I didn't want to hear any more. I pushed from the wall, but he blocked my way.
"Move."
"Ask yourself if you will be content living your life in his shadow. You know you were meant for greater things. Deep down he knows this, too. He knows he can't hold you or he would've begged you to marry him. When a man wants to share his life with a woman, he offers her everything."
"Move." If he didn't, I would move him.
"You need to blow off some steam. I have an exercise yard full of swords. Spar with me."
"No."
"If you're too scared to try, just say you're scared, and we'll come back to it when you grow a backbone."

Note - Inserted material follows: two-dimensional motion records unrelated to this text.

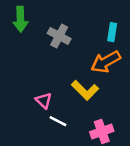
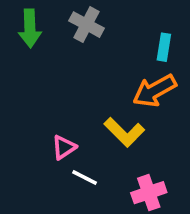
gray cross: (59, 36) -> (87, 25), moved
pink triangle: (44, 101) -> (64, 147), turned 42

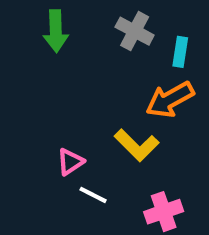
gray cross: (87, 25) -> (135, 31), moved
green arrow: (30, 28) -> (56, 31), moved

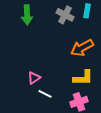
cyan rectangle: (180, 52) -> (87, 11), moved
yellow L-shape: (137, 145) -> (83, 78), moved, turned -45

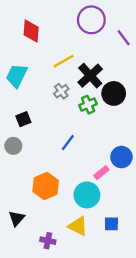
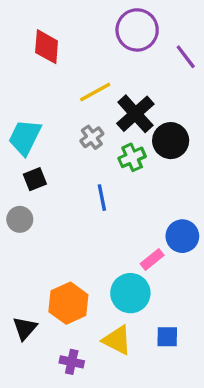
cyan trapezoid: (17, 76) -> (25, 137), moved
blue line: (68, 143) -> (102, 198), moved, turned -48
orange hexagon: (46, 186) -> (68, 303), moved

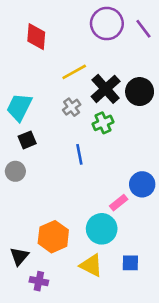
purple line: (186, 57) -> (143, 29), moved
black circle: (171, 141) -> (140, 92), moved
purple cross: (72, 362) -> (39, 281), moved

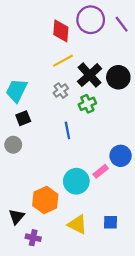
red diamond: (36, 37) -> (61, 31), moved
cyan circle: (102, 229) -> (76, 181), moved

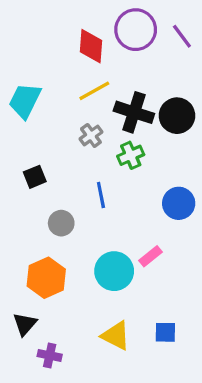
black cross: (90, 75) -> (134, 112), turned -30
cyan trapezoid: (17, 91) -> (25, 101), moved
gray circle: (13, 145) -> (61, 223), moved
blue circle: (121, 156) -> (179, 203), moved
orange hexagon: (45, 200) -> (46, 278), moved

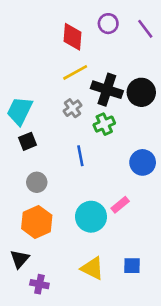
purple circle: (136, 30) -> (108, 24), size x0.6
cyan trapezoid: (25, 101) -> (20, 111), moved
gray circle: (61, 223) -> (37, 182), moved

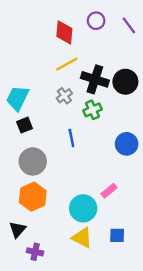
gray circle: (37, 182) -> (33, 161), size x1.5
pink rectangle: (120, 205) -> (109, 191), moved
cyan circle: (91, 217) -> (83, 208), moved

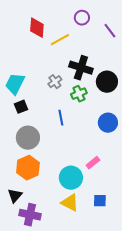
purple line: (129, 25) -> (110, 31), moved
red diamond: (64, 32) -> (37, 28), moved
yellow line: (67, 64) -> (60, 40), moved
black circle: (125, 82) -> (107, 82), moved
purple cross: (35, 252) -> (30, 215), size x1.5

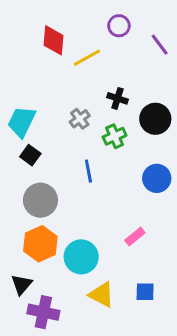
black cross: (81, 68) -> (117, 98), size x0.6
black square: (21, 107) -> (30, 155), turned -32
cyan circle: (71, 178) -> (81, 257), moved

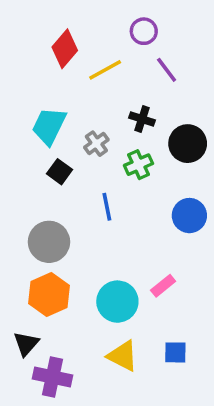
red diamond: (54, 40) -> (65, 49), turned 36
purple line: (160, 45) -> (167, 70), moved
cyan trapezoid: (22, 122) -> (49, 126), moved
black square: (30, 155) -> (60, 172), moved
cyan circle: (81, 257) -> (117, 302), moved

Voron. That was what Voron used to say to me. He would critique my fights, he would batter me in practice, and when I came up short, he'd reprimand me. "Do better" was bad. "Sloppy" was worse. But nothing compared to "Say you're scared." There was no worse sin than to not try because you couldn't scrape together enough courage.
The anger that had simmered boiled over. The ice cage cracked. I was so done. He wanted a fight, I would give him a f**king fight. "Fine. Lead the way."
Chapter 15
I followed Hugh down the stairs. We emerged into the hallway and I nearly walked into George. She saw Hugh. Her smart eyes narrowed. "Hey, Kate."
"Hey."
"Where you going?"
"Out for a little exercise."
George turned. "I'll come with you."
"Suit yourself."
We walked through the hallways to a door. Hugh pushed it open and we emerged into the inner yard. Six large racks of weapons greeted me, spaced in a crescent along the nearest wall. Swords, axes, spears. He must've taken time to prepare. It wouldn't help him.
I strolled along the racks. I recognized a few Japanese blades, but most were European, bastard swords, rapiers, sabers. An ancient falcata waited by the Greek kopis, a Roman gladius rested next to a hand-and-a-half, and a German messer next to its descendant, the saber. Falchions, claymores, tactical blades, every single one of them not only functional but beautiful, a kind of weapon that was a tool of war and a piece of art. Voron would've loved this. It had to be Hugh's personal collection. It was beautiful, as long as one ignored the man in the cage slowly dying of thirst in the corner.
I glanced up. Christopher was watching us through the bars with haunted eyes. I had meant to bring him water this morning.
Hugh stalked on the other side, watching me.
"Kate," George said. "What are you planning to do?"
"We're planning to spar," Hugh told her. "Just a friendly competition."
"This is a really bad idea," George said.